Она спрашивает это с улыбкой, точь-в-точь, как у мужа, добродушным, вкрадчиво-ласковым тоном, будто от улыбки и тона дикий смысл ее слов станет менее диким.
Уто Дродемберг молчит, на его лице появляется беспомощное выражение, словно с ним говорят на незнакомом языке и он не очень хорошо понимает, о чем речь (так ведь оно и есть на самом деле), словно его заставляют играть в незнакомую игру, не объяснив правил. Интонации Марианны настолько деликатны, настолько вежливы, что можно поверить, будто она действительно ждет от него ответа, будто он вправе сказать: «Благодарю вас, но я предпочел бы не разуваться». Однако ее взгляд, ясный и сияющий, в отличие от голоса сомнений не вызывает: заведенный порядок непоколебим, это приказ.
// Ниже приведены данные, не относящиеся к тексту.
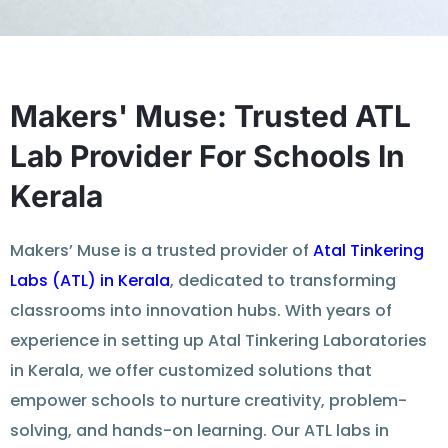
Makers' Muse: Trusted ATL
Lab Provider For Schools In
Kerala
Makers’ Muse is a trusted provider of
Atal Tinkering
Labs (ATL) in Kerala
, dedicated to transforming
classrooms into innovation hubs. With years of
experience in setting up Atal Tinkering Laboratories
in Kerala, we offer customized solutions that
empower schools to nurture creativity, problem-
solving, and hands-on learning. Our ATL labs in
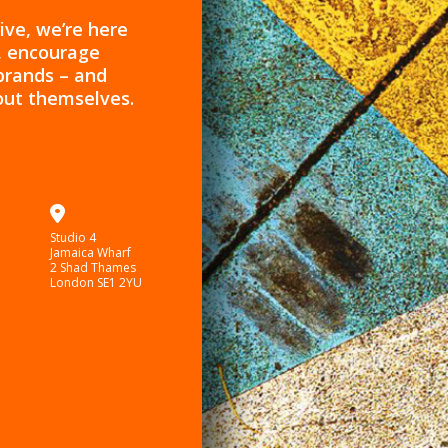
ive, we’re here
s, encourage
brands – and
out themselves.
Studio 4
Jamaica Wharf
2 Shad Thames
London SE1 2YU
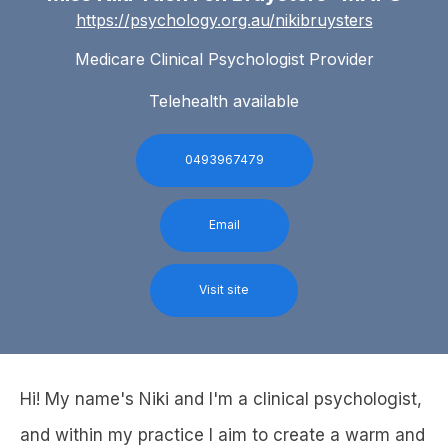
https://psychology.org.au/nikibruysters
Medicare Clinical Psychologist Provider
Telehealth available
0493967479
Email
Visit site
Hi! My name's Niki and I'm a clinical psychologist,
and within my practice I aim to create a warm and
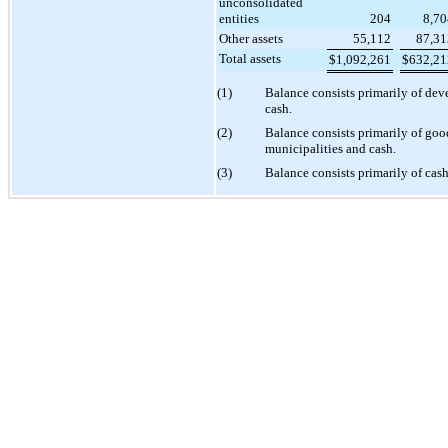
unconsolidated
entities
204
8,70
Other assets
55,112
87,31
Total assets
$
1,092,261
$
632,21
(1)
Balance consists primarily of de
cash.
(2)
Balance consists primarily of good
municipalities and cash.
(3)
Balance consists primarily of cash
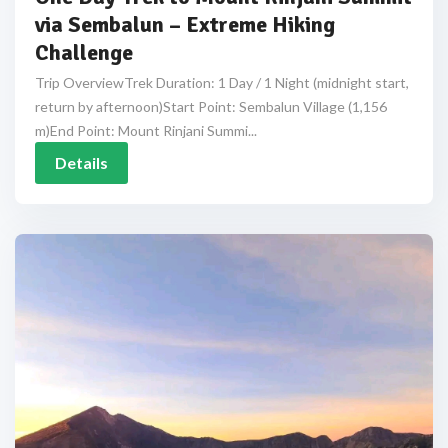
via Sembalun – Extreme Hiking
Challenge
Trip OverviewTrek Duration: 1 Day / 1 Night (midnight start,
return by afternoon)Start Point: Sembalun Village (1,156
m)End Point: Mount Rinjani Summi...
Details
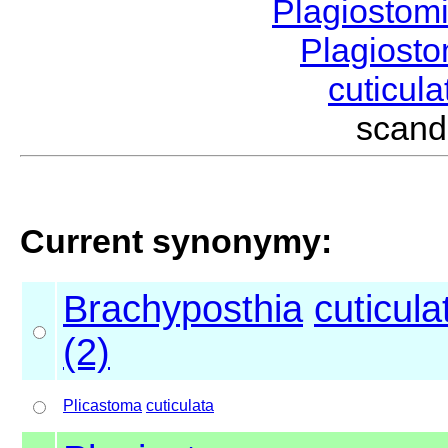
Plagiostom
Plagios
cuticul
scand
Current synonymy:
Brachyposthia
cuticula
(2)
Plicastoma
cuticulata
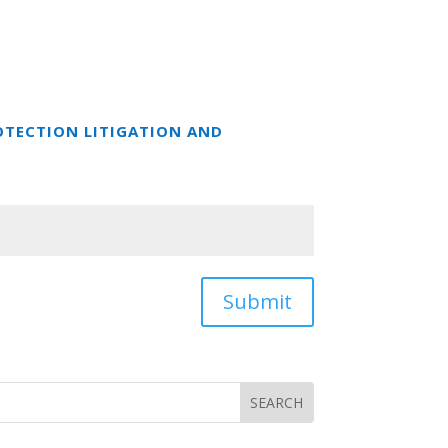
OTECTION LITIGATION AND
Submit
И тогда Уто Дродемберг развязывает шнурки дрожащими от усталости, злости и унижения пальцами, стягивает с ног свои мотоциклетные ботинки и ставит их на полку для обуви. Потом он входит в гостиную, как ни в чем не бывало, с самым естественным выражением лица, на какое только способен, но все его внимание сосредоточено на ногах, таких беззащитных и уязвимых в эту минуту. Ему кажется, что без ботинок его фигура лишилась привычных пропорций, что, став на каблук меньше ростом, он превратился в жалкого карлика. К тому же носки у него дырявые, единственная пара носков, и та дырявая, как раз на пальцах, и этого не скроешь, а кожаные штаны теперь пол подметают, и ему приходится, опускаясь по очереди то на одно, то на другое колено, их подворачивать, чтобы не волочились. Стараясь освободиться от чувства унижения, он представляет себя христианским мучеником, благородной невинной жертвой и, войдя в образ, считает ниже своего достоинства обращать внимание на обстановку гостиной, на светлую деревянную мебель, на кабинетный рояль и на все остальное, что есть в комнате. На полу ковровое покрытие, он в жизни по такому не ходил; поролоновая основа поглощает звук шагов, вызывая ощущение собственной нереальности, пребывания вне времени и пространства.
Витторио суетится возле холодильника, хлопает дверцами кухонных шкафов, Джеф-Джузеппе у него на подхвате, Нина стоит поодаль с опущенными вдоль тела руками, собака Джино крутится между всеми, слава Богу, хоть ко мне не подходит, Марианна, не переставая улыбаться, ласково что-то говорит, поправляет на диванах подушки и смотрит на меня, не мигая, своими пронзительными голубыми глазами.
МАРИАННА: Как мама?
(Участие в голосе, налет нежной грусти во взгляде.)
УТО: Прекрасно.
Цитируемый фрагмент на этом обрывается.